Last week Head of House made our tea. This is not an unusual event. He often shares in cookery duties because he is a man – not an idiot. On this occasion he served up spaghetti bolognese, again not unusual. This is a meal well within outstanding capabilities. However, this week there was a problem. No one wanted to say anything at first because you don’t want to appear ungrateful but it was sooo salty. In the end, the coughing and the buckets of water we were consuming sort of gave the game away. HOH was the first to say – “Is this salty? Or is it me?” Relief! “Well yes actually – it is – a bit. Not a lot. Just, well, a bit” All very British.
It turns out that Nigella – for it is she – always salts her pasta liberally because she feels that it should taste as “salty as the Mediterranean” or some such blah. This confirms my thesis that Nigella should never be allowed to teach cookery to chaps because they either do not concentrate on anything she is saying as they are so busy staring glassily or they follow her advice, slavishly without question – even if it means everyone in the family develops type 2 diabetes in the space of an afternoon.

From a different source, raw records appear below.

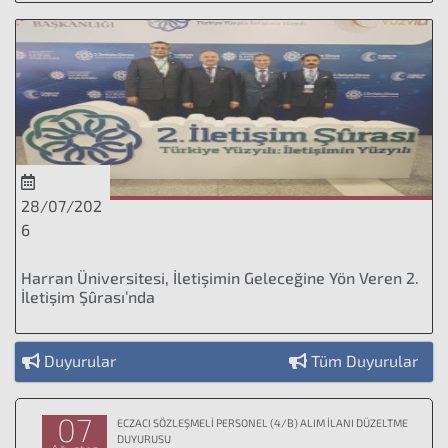
28/07/202
6
Harran Üniversitesi, İletişimin Geleceğine Yön Veren 2.
İletişim Şûrası’nda
Duyurular
Tüm Duyurular
07
ECZACI SÖZLEŞMELİ PERSONEL (4/B) ALIM İLANI DÜZELTME
DUYURUSU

I am aware that Biblically, salt is often seen as a good thing and I am certainly NOT contradicting the Bible. None of your heresy here indeed no! But salt isn’t always a good thing and those of us who spent an evening this week putting our fingers down our throats and making retching noises will attest to this. (HOH I am not going on and on about this. I am making a very deep spiritual point here. I am aware that anyone can make a mistake. Let’s ask ourselves whether you were that gracious when I forgot to move the dog pooh from under the back step. You know it is a rule in here to look before you walk.)
I was reading in Ezekiel this week about a vision about a river that flowed into the sea. Unusually, when this river flows, it turns salt water into freshwater. Wherever it touches (and only where it actually touches) the land becomes habitable, plantable (if you know what I mean) lush and green.
Wherever the river flows, life will flourish…because the river is turning the salt sea into fresh water. Where the river flows, life abounds. The swamps and the marshes won’t become fresh – they’ll stay salty. But the river itself on both banks will grow fruit trees of all kinds. Their leaves won’t wither and the fruit won’t fail.”
I have left a bit of scripture out here which I think means certain death but you can read it in Ezekiel 47. Its very good.
This week, I spoke to a lady at length on the phone. I don’t speak to her that often and can’t claim to know her that well but I have to be honest – it was a bit of a trial. She doesn’t seem to like anything or anyone. Everyone has it in for her, everyone has an agenda, no one cares. It was the kind of conversation that makes you metaphorically put your duvet over your head and wait until it goes away. It made me think of the salt thing because I sort of felt that was how a slug must feel when my Mum is out and about in the garden with the salt cellar. My challenge, which – spoiler – I failed miserably, was, I think, to try and take the salt out of the way she felt and leave her happier and more balanced about life and her friends. It was much easier and in a way more natural to let her way of thinking infect me and end up believing that most people are indeed ratbags and go and shout at the football, which is more or less what happened
So, how to overcome when you are in the middle of general horribleness? When nastiness is intimidating the living daylights out of you and it’s difficult to fight back. When you are behaving like a piece of work yourself and seem powerless to stop it. Don’t ask me – it’s well outside my skill set. The difference, of course is God. The God who can turn us around and make us what we are not. Who makes the impossible possible. The promise is there but delivery only comes with asking. I think we are meant to ask and often. Only with God and through God, I think the moral is.